## Directions
From the records that follow, return exactly the lines beginning at the one that contains "Otras opciones relacionadas" and ending at the one that contains "MagSafe, DC plug) en fonction de la marque", pictures left out.

## Data section
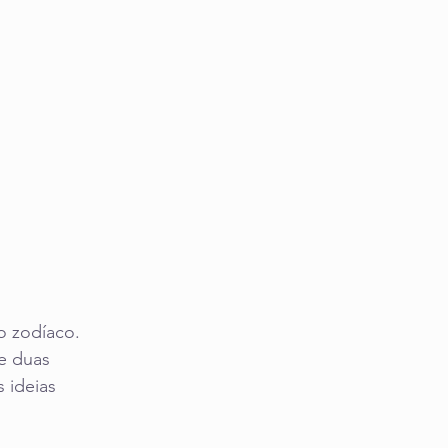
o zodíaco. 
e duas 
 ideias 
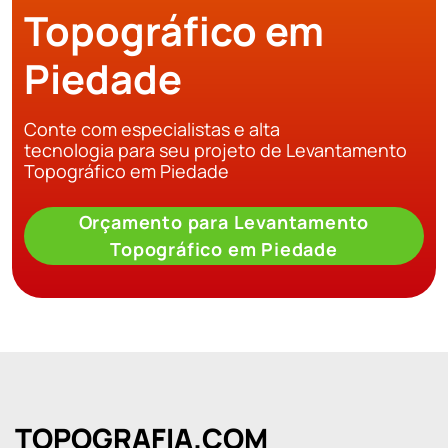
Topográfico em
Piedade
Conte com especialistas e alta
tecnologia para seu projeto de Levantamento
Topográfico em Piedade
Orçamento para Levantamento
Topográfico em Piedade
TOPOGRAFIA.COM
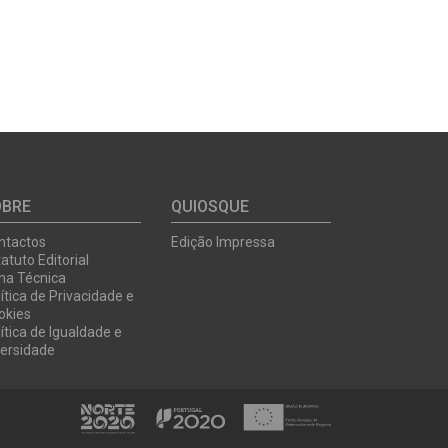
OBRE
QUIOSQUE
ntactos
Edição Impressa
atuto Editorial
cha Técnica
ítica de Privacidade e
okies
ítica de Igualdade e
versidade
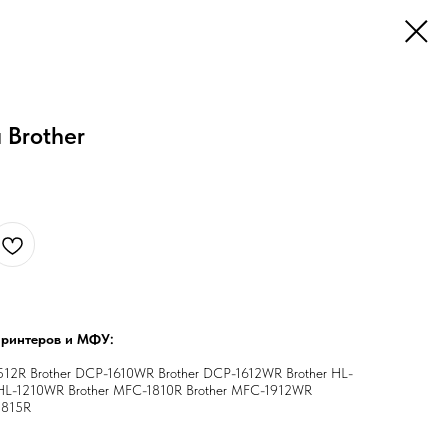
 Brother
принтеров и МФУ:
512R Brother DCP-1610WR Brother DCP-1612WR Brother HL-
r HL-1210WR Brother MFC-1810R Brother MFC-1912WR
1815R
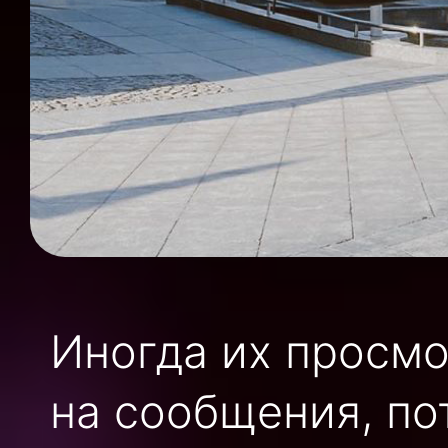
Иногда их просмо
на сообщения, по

--

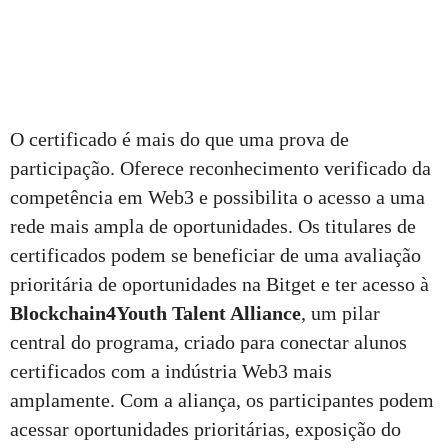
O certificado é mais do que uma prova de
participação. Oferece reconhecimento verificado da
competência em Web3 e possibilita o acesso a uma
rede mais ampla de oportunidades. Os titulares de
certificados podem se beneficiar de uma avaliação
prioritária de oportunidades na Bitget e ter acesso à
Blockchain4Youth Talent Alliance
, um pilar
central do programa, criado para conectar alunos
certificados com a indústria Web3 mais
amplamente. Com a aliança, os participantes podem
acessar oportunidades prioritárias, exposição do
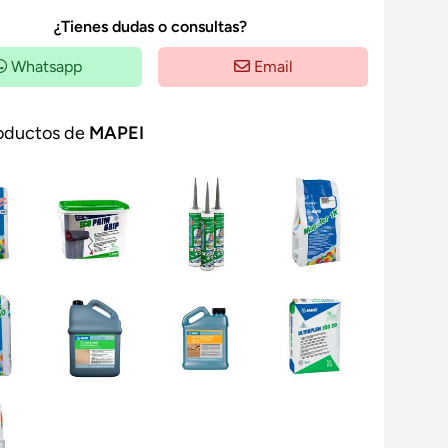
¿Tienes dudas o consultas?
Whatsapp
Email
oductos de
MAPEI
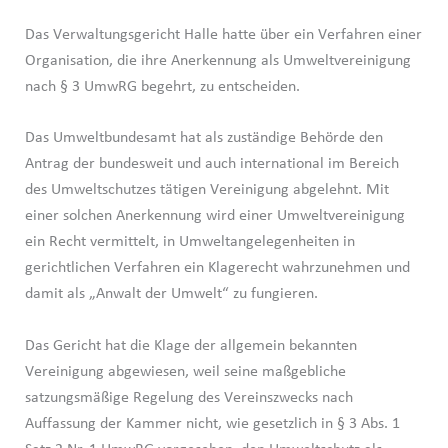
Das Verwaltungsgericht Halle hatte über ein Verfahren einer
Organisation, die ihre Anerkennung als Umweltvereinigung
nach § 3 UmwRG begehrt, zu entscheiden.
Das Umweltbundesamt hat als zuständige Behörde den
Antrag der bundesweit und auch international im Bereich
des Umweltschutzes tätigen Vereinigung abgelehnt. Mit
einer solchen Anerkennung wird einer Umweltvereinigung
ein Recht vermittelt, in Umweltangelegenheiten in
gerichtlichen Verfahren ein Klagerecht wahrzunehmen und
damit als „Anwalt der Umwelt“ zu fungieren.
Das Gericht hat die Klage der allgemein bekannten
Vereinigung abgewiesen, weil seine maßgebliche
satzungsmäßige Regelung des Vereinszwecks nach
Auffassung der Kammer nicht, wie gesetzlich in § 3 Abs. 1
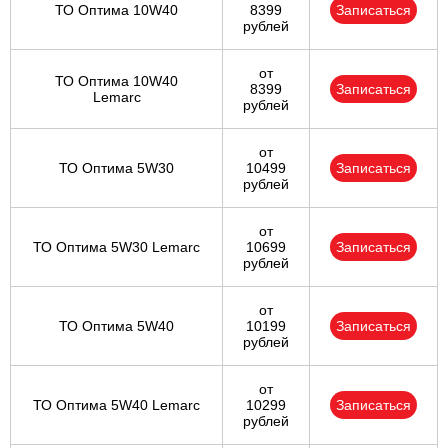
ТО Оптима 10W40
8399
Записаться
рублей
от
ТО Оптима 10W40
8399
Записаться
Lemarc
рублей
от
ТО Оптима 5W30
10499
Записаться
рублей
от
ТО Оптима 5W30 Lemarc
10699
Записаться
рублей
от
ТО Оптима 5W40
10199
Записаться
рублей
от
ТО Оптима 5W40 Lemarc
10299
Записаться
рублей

--

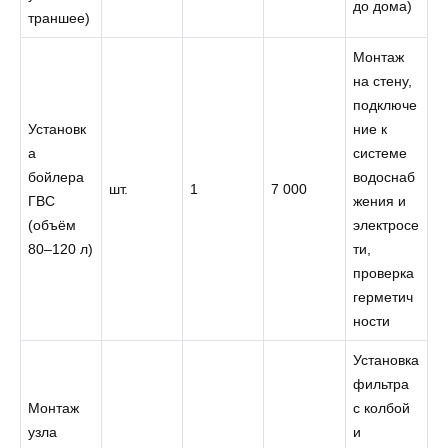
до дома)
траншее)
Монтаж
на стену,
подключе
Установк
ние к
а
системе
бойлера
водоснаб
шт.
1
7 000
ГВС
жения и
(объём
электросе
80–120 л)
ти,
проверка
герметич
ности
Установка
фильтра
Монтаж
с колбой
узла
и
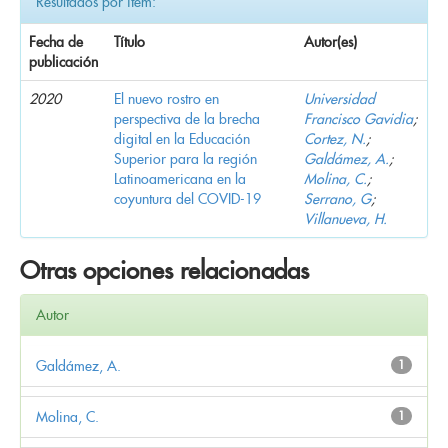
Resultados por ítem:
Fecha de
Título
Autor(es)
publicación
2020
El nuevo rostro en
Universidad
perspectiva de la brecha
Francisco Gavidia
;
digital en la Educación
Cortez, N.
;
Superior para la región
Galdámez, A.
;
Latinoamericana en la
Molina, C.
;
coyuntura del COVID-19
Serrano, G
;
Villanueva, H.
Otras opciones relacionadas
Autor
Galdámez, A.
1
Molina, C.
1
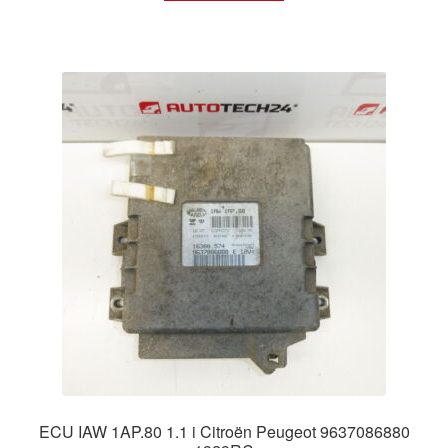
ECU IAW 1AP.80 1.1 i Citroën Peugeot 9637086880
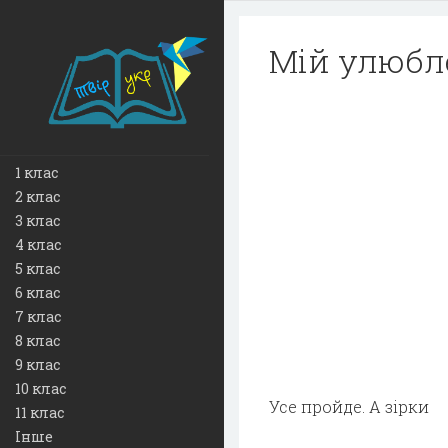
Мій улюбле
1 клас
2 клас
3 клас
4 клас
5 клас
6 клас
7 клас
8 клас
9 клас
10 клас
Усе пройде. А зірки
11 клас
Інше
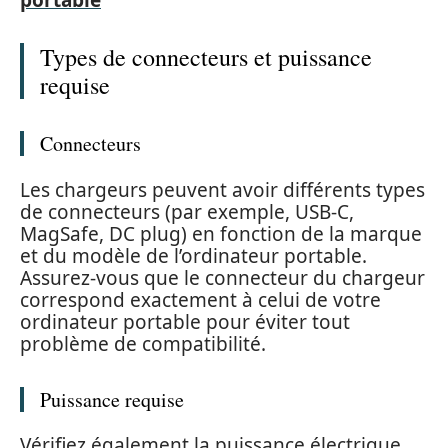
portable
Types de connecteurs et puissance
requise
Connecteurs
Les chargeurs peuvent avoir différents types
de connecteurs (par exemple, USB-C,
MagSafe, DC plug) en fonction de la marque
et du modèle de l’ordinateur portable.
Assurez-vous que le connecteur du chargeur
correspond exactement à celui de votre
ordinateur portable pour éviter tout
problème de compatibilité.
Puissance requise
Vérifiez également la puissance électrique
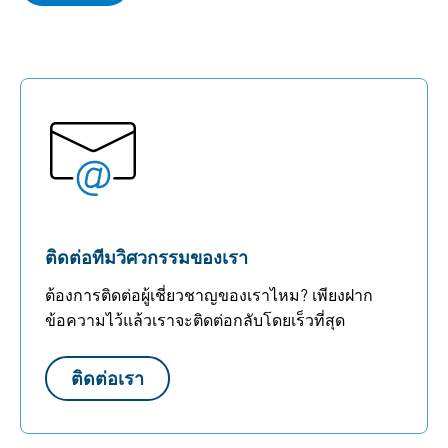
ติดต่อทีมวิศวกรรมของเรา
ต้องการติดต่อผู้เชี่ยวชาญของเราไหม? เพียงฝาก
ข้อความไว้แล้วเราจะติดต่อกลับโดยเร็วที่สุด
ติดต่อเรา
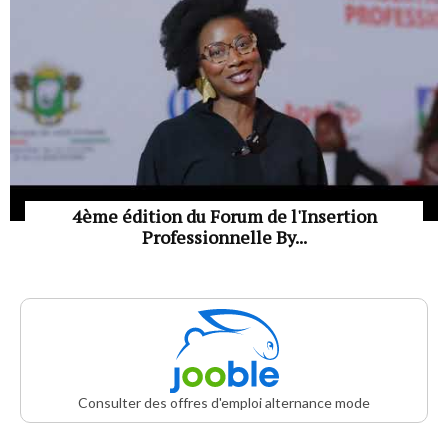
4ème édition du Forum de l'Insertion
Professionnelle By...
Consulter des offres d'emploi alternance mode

## Response box
Otras opciones relacionadas
Autor
Galdámez, A.
1
Molina, C.
1
ECU IAW 1AP.80 1.1 i Citroën Peugeot 9637086880
Мій улюбле
1 клас
2 клас
3 клас
4 клас
5 клас
6 клас
7 клас
8 клас
9 клас
10 клас
Усе пройде. А зірки
11 клас
Інше
portable
Types de connecteurs et puissance
requise
Connecteurs
Les chargeurs peuvent avoir différents types
de connecteurs (par exemple, USB-C,
MagSafe, DC plug) en fonction de la marque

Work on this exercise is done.